One tool actually designed for non-technical folks was SQL! I was surprised when I learned this. SQL is the standard language for working with relational databases for anyone unfamiliar. It lets you write queries to read, analyze, and manipulate table data. It’s pretty complex.

It was developed back in the 70s by some brilliant researchers at IBM. Within a few years, it became publicly available and blew up, becoming the standard database language by the 80s.

The idea was that SQL would let regular business users work more efficiently by giving them direct access to data; no programmers needed! Folks could get data insights, make informed choices, and set up automation — the sky was the limit.

It didn’t quite work out that way. Even today, I see some senior engineers who aren’t SQL pros. It proved way more complex than expected, with only basic queries being manageable. The promise of easy access fell short.

The tricky balance of making data accessible while also having depth and flexibility wasn’t really achieved by SQL too. It is widely adopted and became a standard primarily because of its robustness, yet it’s used mainly by engineers.

Microsoft Access — Low-Code Solutions Emerge

I was just a kid in the ’90s, but by the 2000s, I saw MS Access become popular as a low-code tool to build apps. You could quickly whip up databases without coding skills or SQL knowledge. People made complete applications with decent GUIs in Access, and they were pretty serious!

Later, Microsoft pitched Access as a low-code front-end for pro databases like SQL Server. You could also do automation via simple point-and-click macros. Very similar to today’s no-code tools!

I have never used Access myself since I dove into UNIX and coding early on. After so much time slinging code in VIM, I was skeptical of visual point-and-click dev. I’ve heard a lot from my peers who shared my dev background, though. They told horror stories about building and migrating Access apps. Lots of pain points.

I saw MS Access work great for a few organizations and non-technical folks. But the same as with SQL, I never actually saw non-technical people using it as intended. And I did see apps built by engineers who weren’t happy with that low-code life in the end.

No-Code Today — Echoes of the Past?

Now, don’t get me wrong, I’m no hater of no-code! Used properly as one tool among many, with eyes wide open, no-code can be tremendous.
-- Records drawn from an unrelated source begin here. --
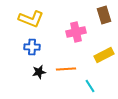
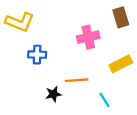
yellow L-shape: (31, 19) -> (20, 22), moved
black star: (39, 72) -> (53, 94), moved

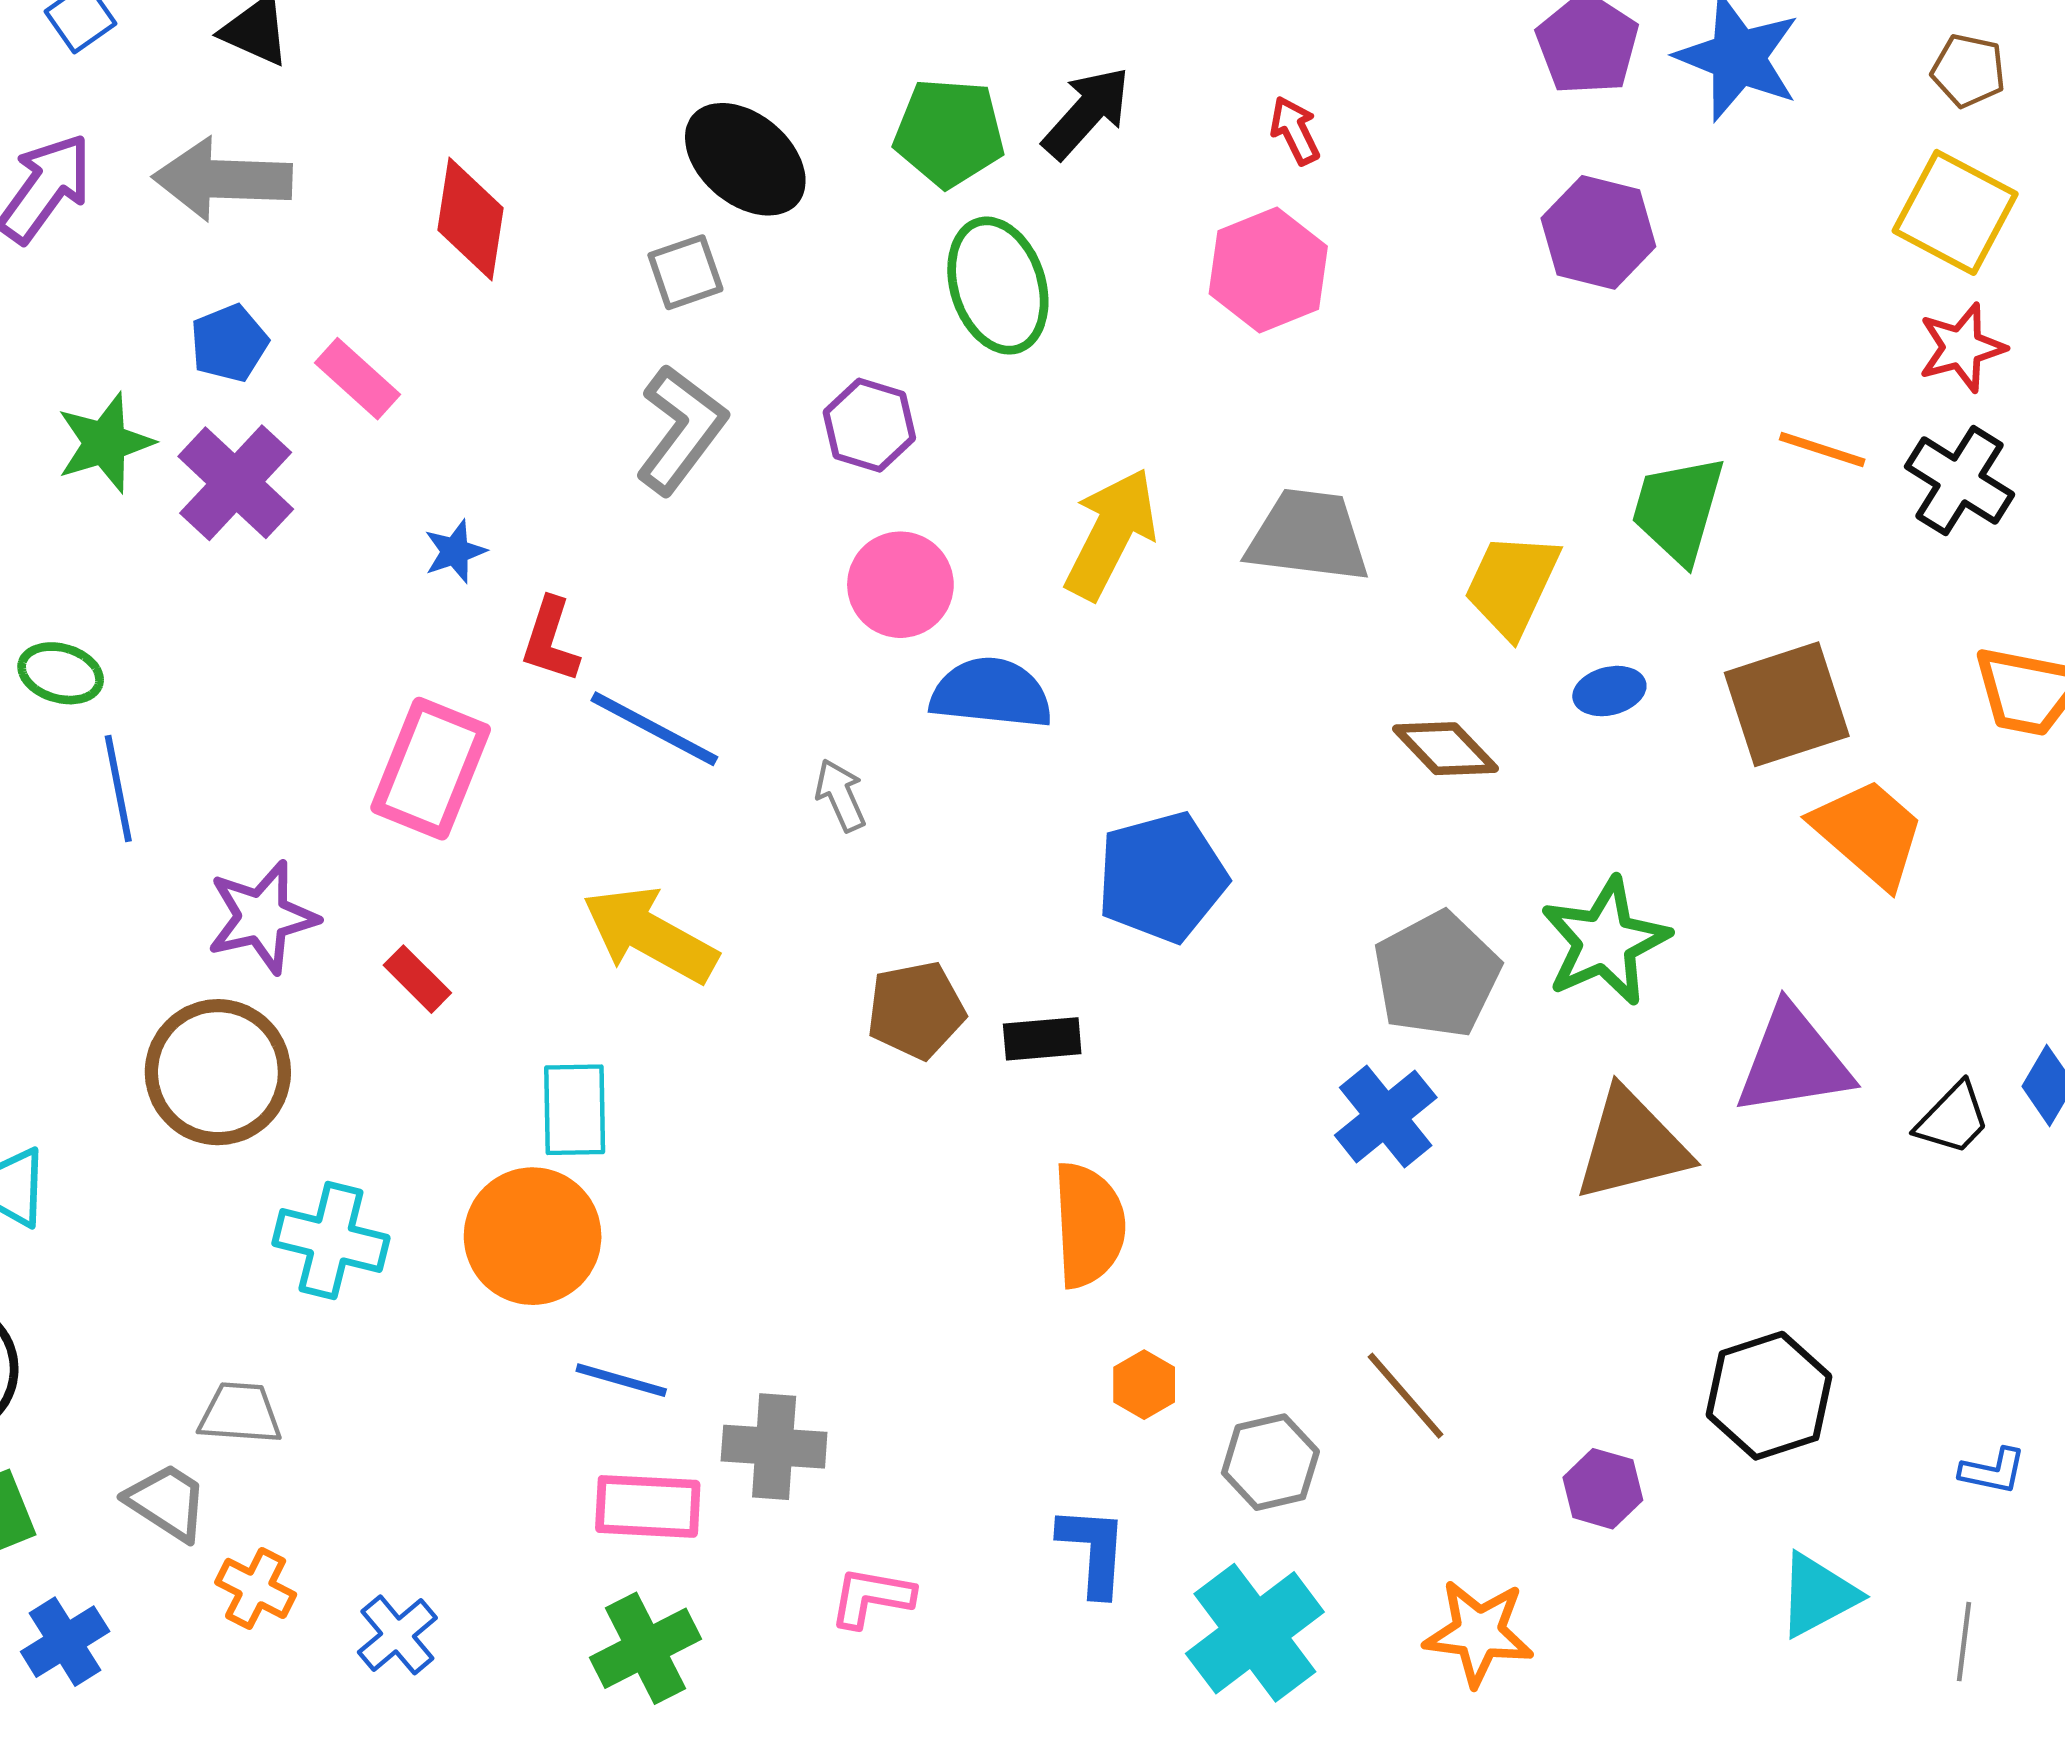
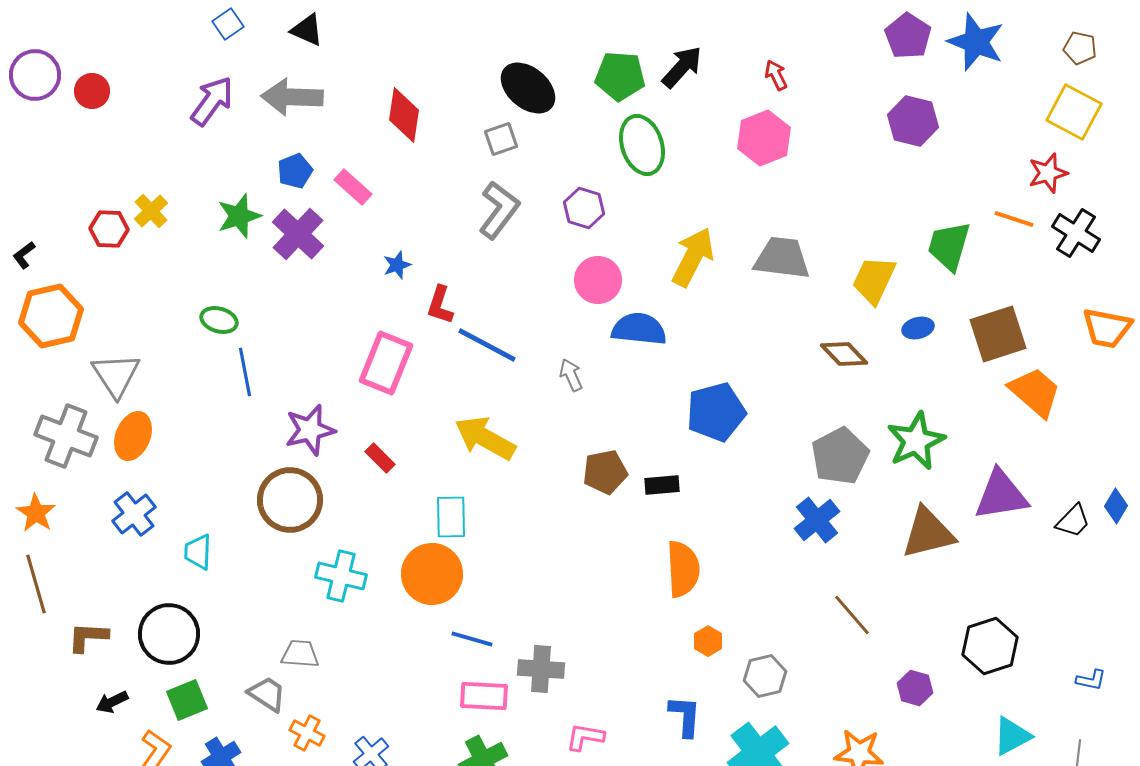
red star: (1962, 348) -> (1048, 173), moved
brown line: (1406, 1396) -> (852, 615), moved

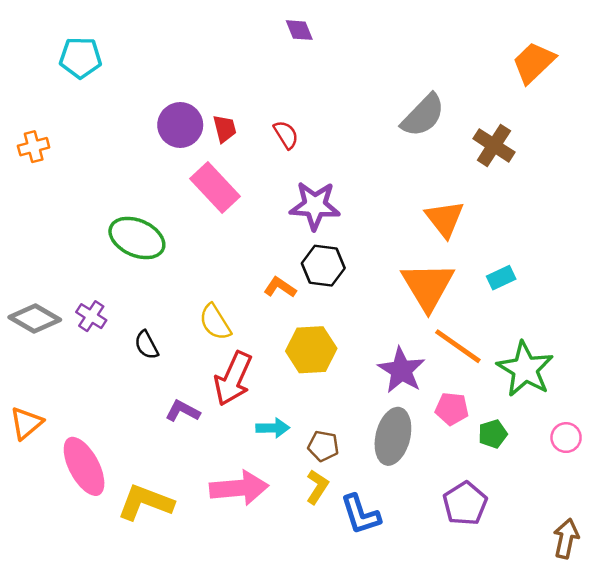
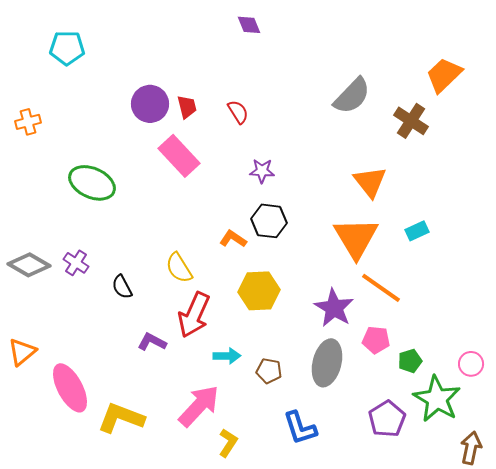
orange trapezoid: (534, 63) -> (444, 75), moved
purple star: (315, 206) -> (262, 171), size x0.6
green ellipse: (137, 238) -> (92, 183), moved
green star: (525, 369) -> (437, 399), moved
yellow L-shape: (317, 487) -> (228, 443), moved
pink arrow: (239, 488) -> (199, 406), turned -42

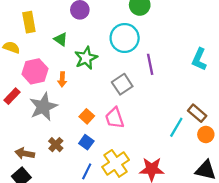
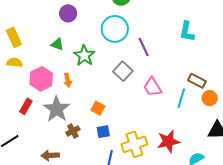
yellow rectangle: (29, 22) -> (14, 37), moved
pink trapezoid: (115, 118) -> (152, 87), moved
blue square: (86, 142) -> (103, 132), turned -32
brown cross: (56, 145) -> (73, 131), moved, turned 32
yellow cross: (116, 163) -> (134, 144), turned 30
But there’s much evidence that no-code/low-code tools never get the adoption that companies hope for. Many fade slowly into oblivion.

Migrating or maintaining these systems gets messy, as we saw with Access and COBOL. Usually, there’s little testing or docs. Moving off legacy no-code can get really expensive and risky. And some cloud-based tools may vanish in a few years!

The examples of SQL, COBOL, and Access show that everyday folks find it hard to balance power and simplicity. There’s natural tension there. The intentions were good, but adoption faltered.

No-code today seems promising, but caution makes sense. These tools should complement rather than replace traditional dev. With the right pragmatic mindset, no-code can open up tech without the pitfalls of the past. But learning from history is wise as we move forward!